**Exercise description**: Please retype the data below line for line and leave out every picture.

Transcribed page contents:
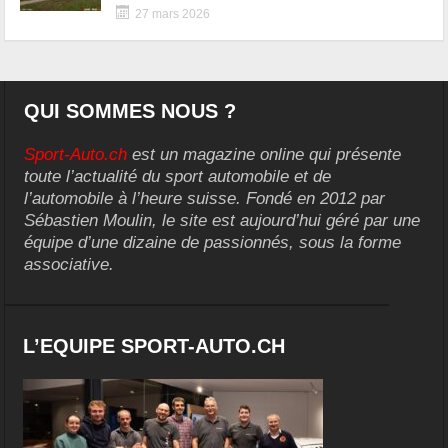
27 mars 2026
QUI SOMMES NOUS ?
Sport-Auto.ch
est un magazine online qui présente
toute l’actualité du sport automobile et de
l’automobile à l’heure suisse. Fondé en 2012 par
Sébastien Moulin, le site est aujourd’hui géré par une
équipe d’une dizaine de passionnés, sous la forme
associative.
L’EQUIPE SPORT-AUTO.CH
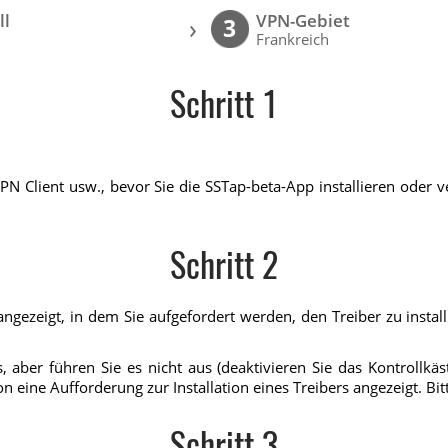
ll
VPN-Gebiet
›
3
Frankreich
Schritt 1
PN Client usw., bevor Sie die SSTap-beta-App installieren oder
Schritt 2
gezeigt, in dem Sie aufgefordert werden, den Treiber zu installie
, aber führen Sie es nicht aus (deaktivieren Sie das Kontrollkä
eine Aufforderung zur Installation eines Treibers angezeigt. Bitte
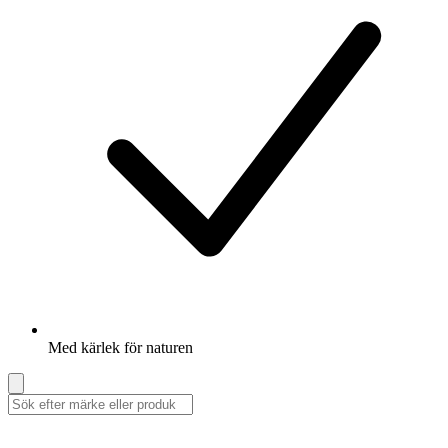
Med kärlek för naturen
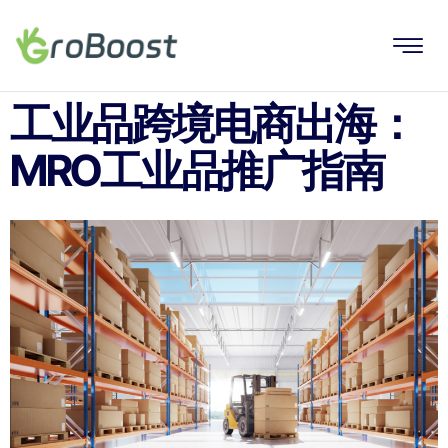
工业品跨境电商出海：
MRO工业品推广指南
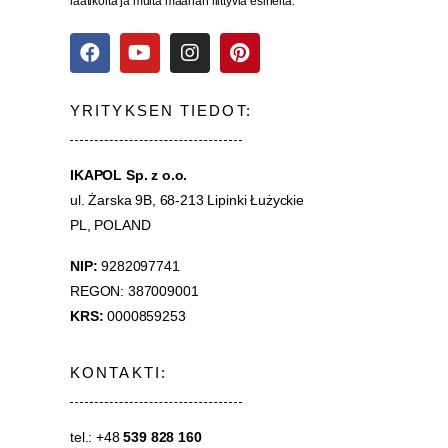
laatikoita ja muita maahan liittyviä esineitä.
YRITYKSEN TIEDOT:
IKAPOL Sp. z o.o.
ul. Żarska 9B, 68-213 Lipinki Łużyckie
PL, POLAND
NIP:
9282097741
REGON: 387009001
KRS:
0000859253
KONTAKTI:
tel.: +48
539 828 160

**Solution to this problem**:
27 mars 2026
QUI SOMMES NOUS ?
Sport-Auto.ch
est un magazine online qui présente
toute l’actualité du sport automobile et de
l’automobile à l’heure suisse. Fondé en 2012 par
Sébastien Moulin, le site est aujourd’hui géré par une
équipe d’une dizaine de passionnés, sous la forme
associative.
L’EQUIPE SPORT-AUTO.CH
ll
VPN-Gebiet
›
3
Frankreich
Schritt 1
PN Client usw., bevor Sie die SSTap-beta-App installieren oder
Schritt 2
gezeigt, in dem Sie aufgefordert werden, den Treiber zu installie
, aber führen Sie es nicht aus (deaktivieren Sie das Kontrollkä
eine Aufforderung zur Installation eines Treibers angezeigt. Bitte
Med kärlek för naturen
工业品跨境电商出海：
MRO工业品推广指南
laatikoita ja muita maahan liittyviä esineitä.
YRITYKSEN TIEDOT:
IKAPOL Sp. z o.o.
ul. Żarska 9B, 68-213 Lipinki Łużyckie
PL, POLAND
NIP:
9282097741
REGON: 387009001
KRS:
0000859253
KONTAKTI:
tel.: +48
539 828 160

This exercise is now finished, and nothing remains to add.